My Material Library is in metric, and I would like it in ASA. I have the ASA .clb file from my other computer, but when I try to load it in Lightburn, the program reverts to the metric .clb instead of the ASA file I asked to load. I even tried renaming the metric .clb file, but that didn’t change anything. Lightburn still loads the metric .clb file, not the ASA .clb file. Is there a setting somewhere that makes the .clb go to metric?
I believe these are all XML type files. You can open them or look at them with a text editor. Virtually every field has a pretty good description.
Only guessing, but I suspect these are only dealt with in metric… Lightburn uses metric internally and all of these Chinese hobby machines work internally in metric, as does my Ruida.
This is something that only the Lightburn people may know.
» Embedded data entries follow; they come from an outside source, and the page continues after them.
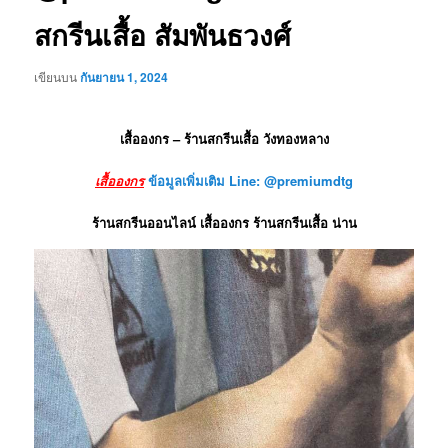
สกรีนเสื้อ สัมพันธวงศ์
เขียนบน
กันยายน 1, 2024
เสื้อองกร – ร้านสกรีนเสื้อ วังทองหลาง
เสื้อองกร
ข้อมูลเพิ่มเติม Line: @premiumdtg
ร้านสกรีนออนไลน์ เสื้อองกร ร้านสกรีนเสื้อ น่าน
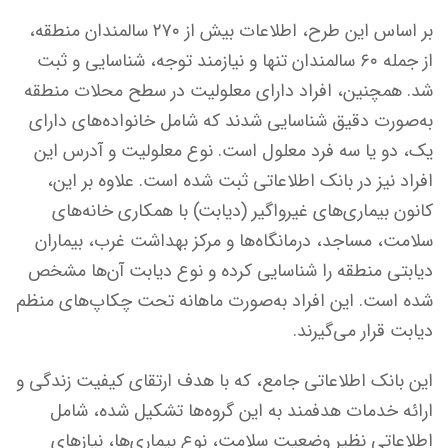
بر اساس این طرح، اطلاعات بیش از ۲۷۰ سالمندان منطقه،
از جمله ۶۰ سالمندان تنها و نیازمند توجه، شناسایی و ثبت
شد. همچنین، افراد دارای معلولیت در سطح محلات منطقه
به‌صورت دقیق شناسایی شدند که شامل خانواده‌های دارای
یک، دو یا سه فرد معلول است. نوع معلولیت و آدرس این
افراد نیز در بانک اطلاعاتی ثبت شده است. علاوه بر این،
کانون بیماری‌های غیرواگیر (دیابت) با همکاری خانه‌های
سلامت، مساجد، درمانگاه‌ها و مرکز بهداشت غرب، بیماران
دیابتی منطقه را شناسایی کرده و نوع دیابت آن‌ها مشخص
شده است. این افراد به‌صورت ماهانه تحت چکاپ‌های منظم
دیابت قرار می‌گیرند.
این بانک اطلاعاتی جامع، که با هدف ارتقای کیفیت زندگی و
ارائه خدمات هدفمند به این گروه‌ها تشکیل شده، شامل
اطلاعاتی نظیر وضعیت سلامت، نوع بیماری‌ها، نیازهای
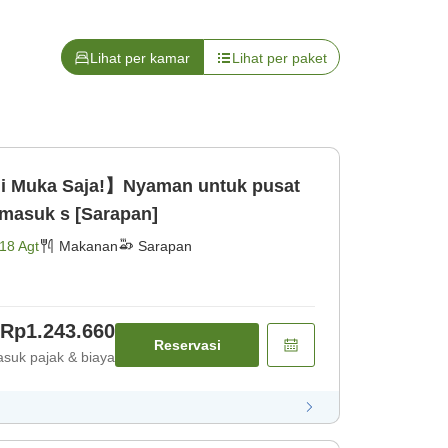
Lihat per kamar
Lihat per paket
i Muka Saja!】Nyaman untuk pusat
rmasuk s [Sarapan]
18 Agt
Makanan
Sarapan
Rp1.243.660
Reservasi
suk pajak & biaya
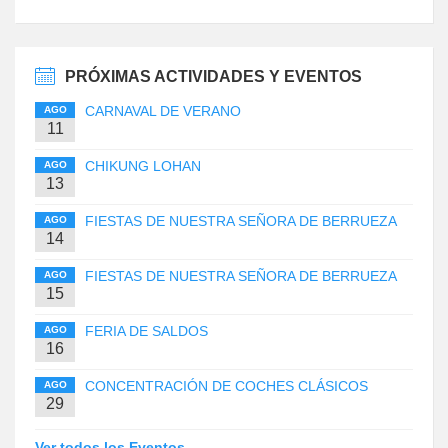
PRÓXIMAS ACTIVIDADES Y EVENTOS
CARNAVAL DE VERANO
AGO
11
CHIKUNG LOHAN
AGO
13
FIESTAS DE NUESTRA SEÑORA DE BERRUEZA
AGO
14
FIESTAS DE NUESTRA SEÑORA DE BERRUEZA
AGO
15
FERIA DE SALDOS
AGO
16
CONCENTRACIÓN DE COCHES CLÁSICOS
AGO
29
Ver todos los Eventos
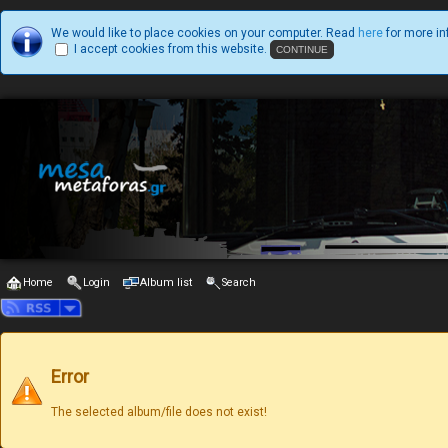
We would like to place cookies on your computer. Read
here
for more in
I accept cookies from this website.
Home
Login
Album list
Search
Error
The selected album/file does not exist!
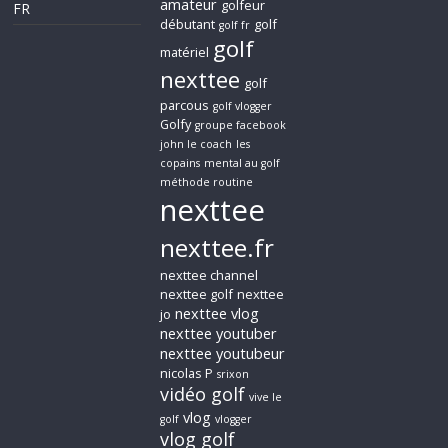
amateur
golfeur
FR
débutant
golf
golf fr
golf
matériel
nexttee
golf
parcous
golf vlogger
Golfy
groupe facebook
john le coach
les
copains
mental au golf
méthode routine
nexttee
nexttee.fr
nexttee channel
nexttee golf
nexttee
nexttee vlog
jo
nexttee youtuber
nexttee youtubeur
nicolas P
srixon
vidéo golf
vive le
vlog
golf
vlogger
vlog golf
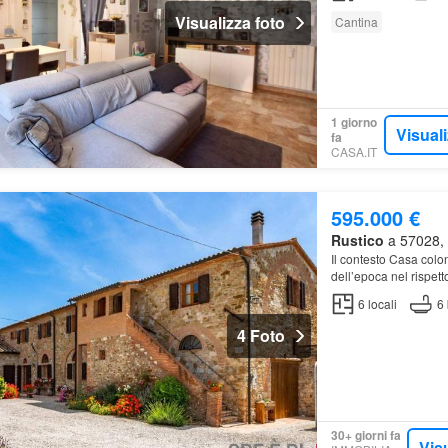
Visualizza foto
Cantina
1 giorno
Visual
fa
CASA.IT
595.000 €
Rustico
a 57028, 
Il contesto Casa colon
dell’epoca nel rispett
6
locali
6
4 Foto
30+ giorni fa
Vis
I have never needed it and I don’t remember any discussions about it.
In LB you can’t enter fractions, you must enter Imperial numbers such as 0.1875" as opposed to 3/16"
ASA (now ANSI) isn’t about mathematical formulas, it’s about measuring and standardizing everything from film speed (ISO), how many frames a second a film camera runs, the width of railroad tracks, the amount of electrical power that goes into a residential home, why a 2x4 doesn’t measure 2" x 4" and so on.
As you said, if you wanted to know the metric equivalent to 5", then yes you would use 25.4 (5 x 25.4 = 30.4).
Not true. Play before you say. Kind of like try before you buy.
Enter 3/16” while you have in or mm selected.
To enter 3-3/16”, you must convert to an Improper Fraction: 51/16”
Or just enter it as 5” in the box displaying a Metric value. As @ednisley says, not all numeric fields work, but definately the ones used to design your paths.
Well Shut my mouth, of the 16 different graphic design software that I have loaded on my system and used for decades this is a first time I’ve learned of this.
Went into the archives as it has been a while… got it. The memo:
Equations:
This one is a pet project of mine: LightBurn’s X & Y position, width, height, scale, and interval entry boxes now support expressions and units. What does this mean for you?
If you type 1/2in, and you’re in mm mode, it’ll turn into 12.7. If you’re in inch mode and type 1/2in, it’ll become 0.5. You can use ft, cm, in, or mm, along with normal math symbols and parenthesis (*/-+). You can combine them, so entering (1/2in + 3mm) * 2.5 + 1ft is valid. You can type 1/300in in the interval box to have it convert “300 lines per inch” into an interval for you. This should make working in mixed units easier.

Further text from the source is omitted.